Collective giving basics: This article explains how to leverage the movement.

What happens before and during a mother's pregnancy largely determines whether her child will thrive. If the mother is African-American, her chance of losing a baby before its first birthday doubles. The risk of infant mortality climbs if she used drugs and alcohol or is homeless. When it comes to which children born in America survive and thrive, race, poverty and education are a strong undercurrent.

Nowhere is this more true than in the South. States like Mississippi, Louisiana and Alabama have the highest infant mortality rates in the nation. But not far behind are states like Indiana, West Virginia, Michigan and Maine.

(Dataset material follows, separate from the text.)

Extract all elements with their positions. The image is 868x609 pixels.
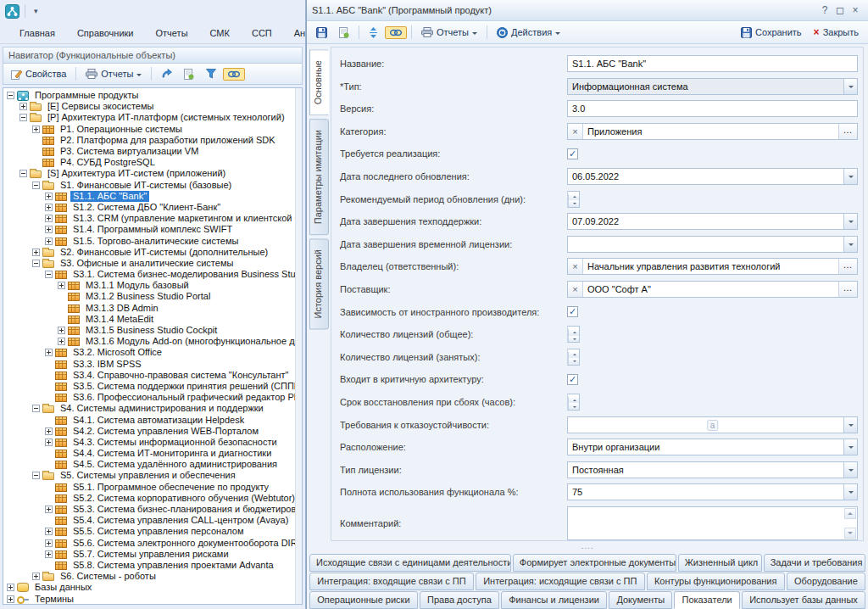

The good news is that some foundations have been highly active on this issue for years, and the national infant mortality rate has fallen. The most well-known leader here is the Kellogg Foundation, which does substantial grantmaking for health equity on behalf of mothers and their newborns, as we report often. But there are important local funders on the case, too, like the Healthcare Georgia Foundation, which addresses infant mortality through a rural healthcare approach, and directs funding for better access to prenatal care.

In Missouri, the state's leading health foundation has an initiative that looks promising. The Missouri Foundation for Health is making collective impact funding available to nonprofits and service providers in the southeastern corner of the state. The six-county region has infant mortality rates twice as high as the rest of the state. For babies born to black mothers, it's 14 percent; for white mothers, 9 percent. Missouri's Bootheel region, as its called, loses nearly 10 babies per 1,000 births.

Collective impact is an approach we write about often an IP. In a nutshell, the idea is that the best way to solve complex problems is by engaging multiple stakeholders who work in a coordinated fashion, bringing differing strategies and resources to bear. This is especially important on public health challenges.